THE RECORDS below:

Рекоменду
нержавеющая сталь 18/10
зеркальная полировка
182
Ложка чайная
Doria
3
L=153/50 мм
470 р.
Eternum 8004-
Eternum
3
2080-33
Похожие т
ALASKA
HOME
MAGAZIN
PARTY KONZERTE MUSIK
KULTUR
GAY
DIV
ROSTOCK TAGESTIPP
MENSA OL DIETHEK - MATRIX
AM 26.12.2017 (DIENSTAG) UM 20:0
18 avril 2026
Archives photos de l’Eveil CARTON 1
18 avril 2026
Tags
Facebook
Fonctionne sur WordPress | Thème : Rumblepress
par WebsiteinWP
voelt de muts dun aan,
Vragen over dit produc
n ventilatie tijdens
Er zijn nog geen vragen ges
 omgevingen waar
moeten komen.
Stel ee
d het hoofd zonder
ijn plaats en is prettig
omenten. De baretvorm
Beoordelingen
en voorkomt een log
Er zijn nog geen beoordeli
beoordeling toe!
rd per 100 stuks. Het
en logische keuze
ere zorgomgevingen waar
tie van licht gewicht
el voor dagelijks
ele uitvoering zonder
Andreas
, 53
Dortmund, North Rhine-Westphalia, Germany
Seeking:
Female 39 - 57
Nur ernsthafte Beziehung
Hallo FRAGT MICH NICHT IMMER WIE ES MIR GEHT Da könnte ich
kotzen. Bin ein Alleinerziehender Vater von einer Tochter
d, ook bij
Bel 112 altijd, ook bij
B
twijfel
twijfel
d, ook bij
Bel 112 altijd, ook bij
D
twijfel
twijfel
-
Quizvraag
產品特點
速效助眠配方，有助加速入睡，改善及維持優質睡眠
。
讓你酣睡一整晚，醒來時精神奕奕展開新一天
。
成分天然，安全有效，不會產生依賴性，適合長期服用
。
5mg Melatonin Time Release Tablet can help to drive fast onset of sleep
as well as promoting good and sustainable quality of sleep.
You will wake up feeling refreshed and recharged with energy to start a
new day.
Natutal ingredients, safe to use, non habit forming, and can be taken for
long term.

End of THE RECORDS.
THE RECORDS below:

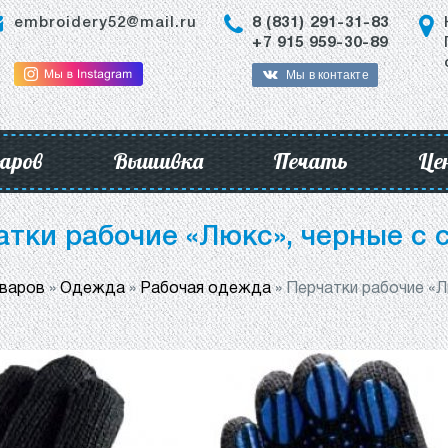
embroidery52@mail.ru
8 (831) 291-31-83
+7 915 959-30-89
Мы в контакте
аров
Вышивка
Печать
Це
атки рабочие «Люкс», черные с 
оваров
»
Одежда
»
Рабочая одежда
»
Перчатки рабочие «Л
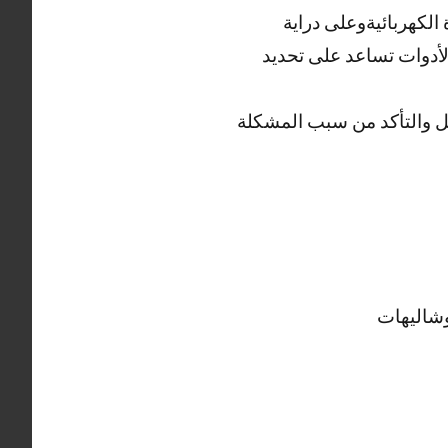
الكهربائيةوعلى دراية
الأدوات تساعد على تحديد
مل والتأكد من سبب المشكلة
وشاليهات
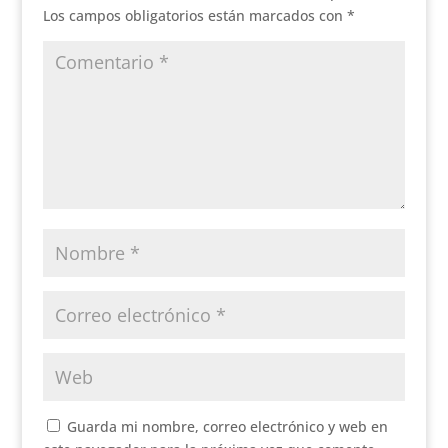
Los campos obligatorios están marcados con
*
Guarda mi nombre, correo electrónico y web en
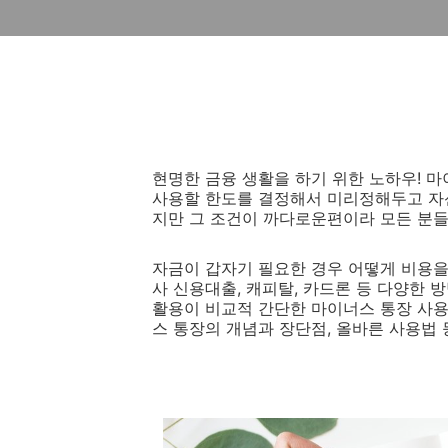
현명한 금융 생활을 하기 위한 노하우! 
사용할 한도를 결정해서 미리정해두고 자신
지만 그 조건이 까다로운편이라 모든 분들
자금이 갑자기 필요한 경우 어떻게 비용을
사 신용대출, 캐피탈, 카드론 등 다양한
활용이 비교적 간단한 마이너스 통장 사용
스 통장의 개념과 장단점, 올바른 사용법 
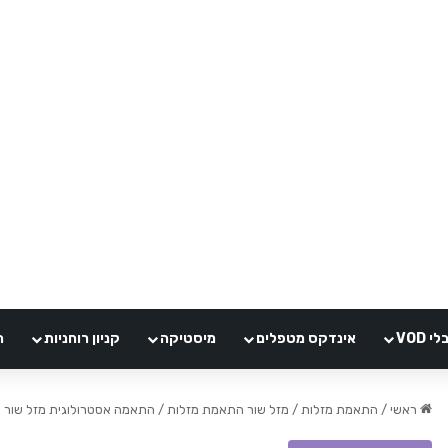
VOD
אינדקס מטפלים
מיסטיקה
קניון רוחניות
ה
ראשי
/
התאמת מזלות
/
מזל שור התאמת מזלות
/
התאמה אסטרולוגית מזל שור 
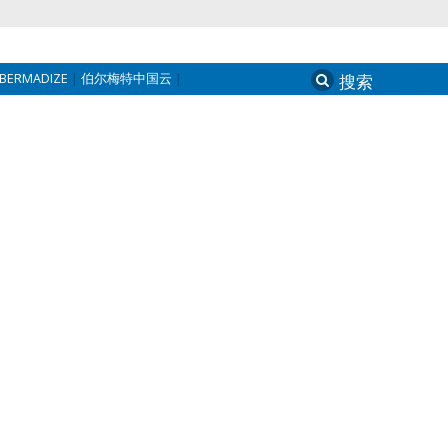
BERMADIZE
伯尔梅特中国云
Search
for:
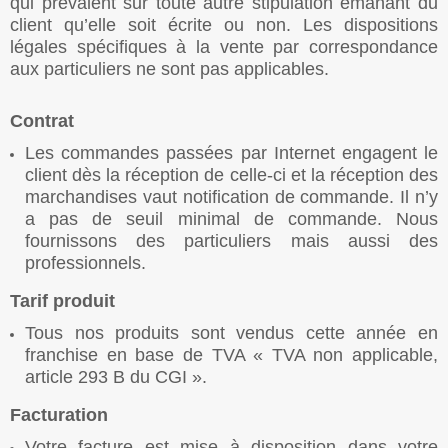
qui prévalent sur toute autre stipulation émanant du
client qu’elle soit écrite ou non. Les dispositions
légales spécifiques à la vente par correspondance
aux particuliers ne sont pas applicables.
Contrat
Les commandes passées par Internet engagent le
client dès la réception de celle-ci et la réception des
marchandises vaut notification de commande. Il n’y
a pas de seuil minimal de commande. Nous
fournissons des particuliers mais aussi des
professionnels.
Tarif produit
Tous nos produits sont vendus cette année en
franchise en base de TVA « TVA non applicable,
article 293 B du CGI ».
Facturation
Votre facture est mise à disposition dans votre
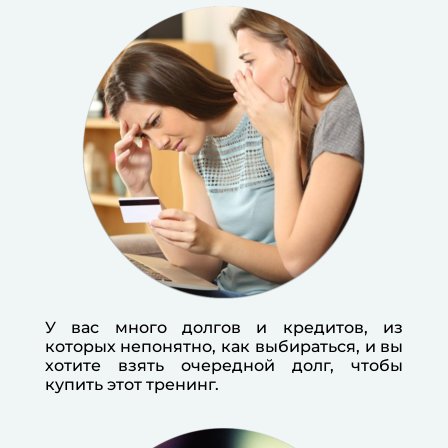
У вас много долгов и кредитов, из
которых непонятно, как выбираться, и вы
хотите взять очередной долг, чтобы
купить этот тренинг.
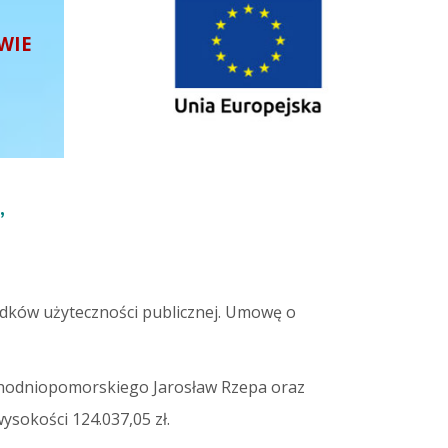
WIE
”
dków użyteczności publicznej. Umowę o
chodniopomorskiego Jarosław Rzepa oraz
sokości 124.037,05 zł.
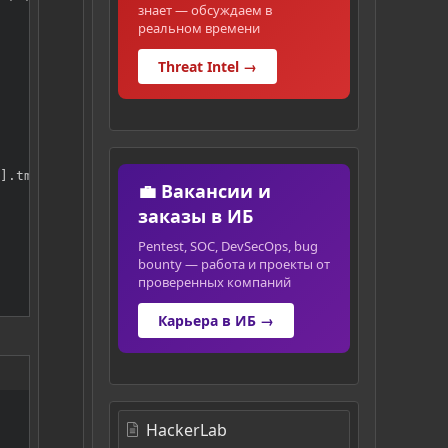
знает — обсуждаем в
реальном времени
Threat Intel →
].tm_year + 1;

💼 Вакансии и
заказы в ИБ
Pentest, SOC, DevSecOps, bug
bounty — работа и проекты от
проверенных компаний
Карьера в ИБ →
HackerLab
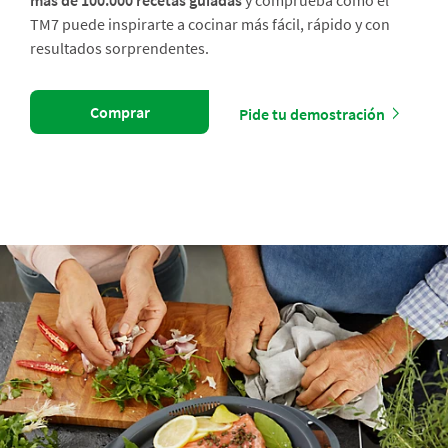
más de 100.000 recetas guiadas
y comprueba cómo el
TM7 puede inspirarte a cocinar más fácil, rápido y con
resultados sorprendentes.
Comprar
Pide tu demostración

End of THE RECORDS.
THE RECORDS below:

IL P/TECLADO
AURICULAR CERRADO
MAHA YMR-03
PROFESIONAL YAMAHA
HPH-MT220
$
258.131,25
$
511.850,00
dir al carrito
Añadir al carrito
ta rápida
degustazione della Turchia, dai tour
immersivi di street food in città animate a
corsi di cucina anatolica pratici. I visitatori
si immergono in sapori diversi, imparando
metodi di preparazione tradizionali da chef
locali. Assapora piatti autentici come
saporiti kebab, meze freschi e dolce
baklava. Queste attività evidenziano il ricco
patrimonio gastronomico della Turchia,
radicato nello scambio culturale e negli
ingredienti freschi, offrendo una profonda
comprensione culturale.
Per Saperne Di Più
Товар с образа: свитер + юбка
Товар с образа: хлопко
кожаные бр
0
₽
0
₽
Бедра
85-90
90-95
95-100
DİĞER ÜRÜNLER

End of THE RECORDS.

**WORK TASK**
In the listing above, find the line with "8 (831) 291-31-83" and the line with "TM7 puede inspirarte". Transcribe those two and everything between, exactly, leaving out pictures.

**EXERCISE OUTPUT**
8 (831) 291-31-83
+7 915 959-30-89
Мы в контакте
аров
Вышивка
Печать
Це
атки рабочие «Люкс», черные с 
оваров
»
Одежда
»
Рабочая одежда
»
Перчатки рабочие «Л
الكهربائيةوعلى دراية
الأدوات تساعد على تحديد
مل والتأكد من سبب المشكلة
وشاليهات
Los campos obligatorios están marcados con
*
Guarda mi nombre, correo electrónico y web en
현명한 금융 생활을 하기 위한 노하우! 
사용할 한도를 결정해서 미리정해두고 자신
지만 그 조건이 까다로운편이라 모든 분들
자금이 갑자기 필요한 경우 어떻게 비용을
사 신용대출, 캐피탈, 카드론 등 다양한
활용이 비교적 간단한 마이너스 통장 사용
스 통장의 개념과 장단점, 올바른 사용법 
VOD
אינדקס מטפלים
מיסטיקה
קניון רוחניות
ה
ראשי
/
התאמת מזלות
/
מזל שור התאמת מזלות
/
התאמה אסטרולוגית מזל שור 
BERMADIZE
伯尔梅特中国云
Search
for:
qui prévalent sur toute autre stipulation émanant du
client qu’elle soit écrite ou non. Les dispositions
légales spécifiques à la vente par correspondance
aux particuliers ne sont pas applicables.
Contrat
Les commandes passées par Internet engagent le
client dès la réception de celle-ci et la réception des
marchandises vaut notification de commande. Il n’y
a pas de seuil minimal de commande. Nous
fournissons des particuliers mais aussi des
professionnels.
Tarif produit
Tous nos produits sont vendus cette année en
franchise en base de TVA « TVA non applicable,
article 293 B du CGI ».
Facturation
Votre facture est mise à disposition dans votre
У вас много долгов и кредитов, из
которых непонятно, как выбираться, и вы
хотите взять очередной долг, чтобы
купить этот тренинг.
WIE
”
dków użyteczności publicznej. Umowę o
chodniopomorskiego Jarosław Rzepa oraz
sokości 124.037,05 zł.
знает — обсуждаем в
реальном времени
Threat Intel →
].tm_year + 1;

💼 Вакансии и
заказы в ИБ
Pentest, SOC, DevSecOps, bug
bounty — работа и проекты от
проверенных компаний
Карьера в ИБ →
HackerLab
más de 100.000 recetas guiadas
y comprueba cómo el
TM7 puede inspirarte a cocinar más fácil, rápido y con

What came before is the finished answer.